**Task description**:
Start at the line holding "List every element". Write out that line and each one after it to the end of the data, unchanged.

Exercise inputs section start

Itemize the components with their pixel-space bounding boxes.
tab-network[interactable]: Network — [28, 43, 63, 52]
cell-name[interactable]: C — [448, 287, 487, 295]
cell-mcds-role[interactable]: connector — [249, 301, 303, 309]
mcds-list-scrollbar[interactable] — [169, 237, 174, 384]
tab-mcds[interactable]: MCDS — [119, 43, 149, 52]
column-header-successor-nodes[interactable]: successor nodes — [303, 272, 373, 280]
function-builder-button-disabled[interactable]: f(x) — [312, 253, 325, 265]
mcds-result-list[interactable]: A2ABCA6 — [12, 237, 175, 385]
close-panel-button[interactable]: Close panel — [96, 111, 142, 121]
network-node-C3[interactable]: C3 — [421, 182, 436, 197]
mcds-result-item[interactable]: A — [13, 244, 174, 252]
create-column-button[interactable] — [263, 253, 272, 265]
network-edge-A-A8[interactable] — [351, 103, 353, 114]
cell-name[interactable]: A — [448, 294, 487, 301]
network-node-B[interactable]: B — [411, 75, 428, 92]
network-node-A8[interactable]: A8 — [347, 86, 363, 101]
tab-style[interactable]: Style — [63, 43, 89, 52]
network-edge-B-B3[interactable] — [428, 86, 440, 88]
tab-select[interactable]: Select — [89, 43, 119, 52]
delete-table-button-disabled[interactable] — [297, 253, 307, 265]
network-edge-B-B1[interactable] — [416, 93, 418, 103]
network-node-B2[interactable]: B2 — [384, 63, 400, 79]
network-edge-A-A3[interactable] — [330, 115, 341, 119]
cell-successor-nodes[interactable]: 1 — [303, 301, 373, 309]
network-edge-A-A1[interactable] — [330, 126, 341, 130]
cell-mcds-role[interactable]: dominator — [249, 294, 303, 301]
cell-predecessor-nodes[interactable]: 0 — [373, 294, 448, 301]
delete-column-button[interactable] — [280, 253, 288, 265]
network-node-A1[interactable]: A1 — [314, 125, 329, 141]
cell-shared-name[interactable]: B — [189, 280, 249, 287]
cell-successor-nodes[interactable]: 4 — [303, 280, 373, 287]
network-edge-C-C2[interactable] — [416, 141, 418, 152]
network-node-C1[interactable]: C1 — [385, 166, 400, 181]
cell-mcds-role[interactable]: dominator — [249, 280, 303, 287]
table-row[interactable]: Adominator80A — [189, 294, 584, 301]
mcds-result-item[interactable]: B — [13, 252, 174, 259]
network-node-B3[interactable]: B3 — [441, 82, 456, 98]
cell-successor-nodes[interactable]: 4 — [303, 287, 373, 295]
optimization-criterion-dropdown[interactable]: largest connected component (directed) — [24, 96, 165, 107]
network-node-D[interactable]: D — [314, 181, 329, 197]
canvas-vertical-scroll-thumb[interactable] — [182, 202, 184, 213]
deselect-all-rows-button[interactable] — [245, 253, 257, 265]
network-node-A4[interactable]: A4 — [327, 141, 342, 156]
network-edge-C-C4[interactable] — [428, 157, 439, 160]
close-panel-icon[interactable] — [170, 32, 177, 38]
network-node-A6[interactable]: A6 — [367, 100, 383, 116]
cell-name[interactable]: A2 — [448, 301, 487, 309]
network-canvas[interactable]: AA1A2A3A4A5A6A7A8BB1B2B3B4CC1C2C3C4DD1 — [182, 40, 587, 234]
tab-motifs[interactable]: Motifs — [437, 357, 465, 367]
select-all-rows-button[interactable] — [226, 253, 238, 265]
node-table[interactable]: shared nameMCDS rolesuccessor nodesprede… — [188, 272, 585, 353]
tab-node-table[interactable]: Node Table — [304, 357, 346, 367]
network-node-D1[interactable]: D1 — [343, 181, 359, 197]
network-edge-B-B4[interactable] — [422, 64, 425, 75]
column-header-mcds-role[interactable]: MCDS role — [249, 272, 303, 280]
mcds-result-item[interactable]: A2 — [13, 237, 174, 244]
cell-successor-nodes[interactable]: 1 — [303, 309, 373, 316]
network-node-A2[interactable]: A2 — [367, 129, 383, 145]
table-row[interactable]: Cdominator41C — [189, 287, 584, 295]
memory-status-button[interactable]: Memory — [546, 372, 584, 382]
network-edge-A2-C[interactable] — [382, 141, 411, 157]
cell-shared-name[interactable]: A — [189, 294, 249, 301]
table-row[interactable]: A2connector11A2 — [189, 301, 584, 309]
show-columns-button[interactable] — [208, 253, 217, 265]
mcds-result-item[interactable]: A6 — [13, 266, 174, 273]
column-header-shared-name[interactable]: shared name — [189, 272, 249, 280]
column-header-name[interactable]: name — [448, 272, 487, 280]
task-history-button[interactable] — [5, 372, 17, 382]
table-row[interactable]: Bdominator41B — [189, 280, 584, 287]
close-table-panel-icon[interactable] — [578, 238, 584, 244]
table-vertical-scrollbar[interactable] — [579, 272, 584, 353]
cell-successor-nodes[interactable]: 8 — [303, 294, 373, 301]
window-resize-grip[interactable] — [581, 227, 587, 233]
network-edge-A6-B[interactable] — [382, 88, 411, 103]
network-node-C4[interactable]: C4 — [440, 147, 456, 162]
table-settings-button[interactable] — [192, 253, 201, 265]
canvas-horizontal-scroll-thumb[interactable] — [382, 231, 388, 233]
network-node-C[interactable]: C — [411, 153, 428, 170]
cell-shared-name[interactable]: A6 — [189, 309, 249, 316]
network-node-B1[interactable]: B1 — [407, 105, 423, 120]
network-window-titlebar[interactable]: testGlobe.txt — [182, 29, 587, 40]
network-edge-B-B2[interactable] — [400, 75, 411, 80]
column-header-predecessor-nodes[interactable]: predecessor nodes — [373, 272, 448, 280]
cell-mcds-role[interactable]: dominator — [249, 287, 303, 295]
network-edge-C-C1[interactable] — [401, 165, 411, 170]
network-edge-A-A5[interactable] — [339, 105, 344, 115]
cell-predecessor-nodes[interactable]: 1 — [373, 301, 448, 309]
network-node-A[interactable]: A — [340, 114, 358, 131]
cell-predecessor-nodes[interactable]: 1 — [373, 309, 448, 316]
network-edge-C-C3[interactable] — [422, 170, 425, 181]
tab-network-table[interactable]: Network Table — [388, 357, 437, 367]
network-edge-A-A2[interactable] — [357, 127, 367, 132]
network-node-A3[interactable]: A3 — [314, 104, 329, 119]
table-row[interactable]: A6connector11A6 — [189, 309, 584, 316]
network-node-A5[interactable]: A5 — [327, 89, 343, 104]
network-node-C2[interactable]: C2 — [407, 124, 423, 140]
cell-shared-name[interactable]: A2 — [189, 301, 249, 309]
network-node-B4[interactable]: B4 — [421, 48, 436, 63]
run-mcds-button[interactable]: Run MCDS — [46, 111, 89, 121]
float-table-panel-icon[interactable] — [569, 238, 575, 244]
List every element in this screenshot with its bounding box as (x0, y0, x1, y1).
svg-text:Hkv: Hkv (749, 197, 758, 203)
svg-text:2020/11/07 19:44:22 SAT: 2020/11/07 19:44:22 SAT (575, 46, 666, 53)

Exercise inputs section end

**Solution to the exercise**:
List every element in this screenshot with its bounding box as (x0, y0, x1, y1).
svg-text:Hkv: Hkv (749, 197, 758, 203)
svg-text:2020/11/07 19:44:22 SAT: 2020/11/07 19:44:22 SAT (575, 46, 666, 53)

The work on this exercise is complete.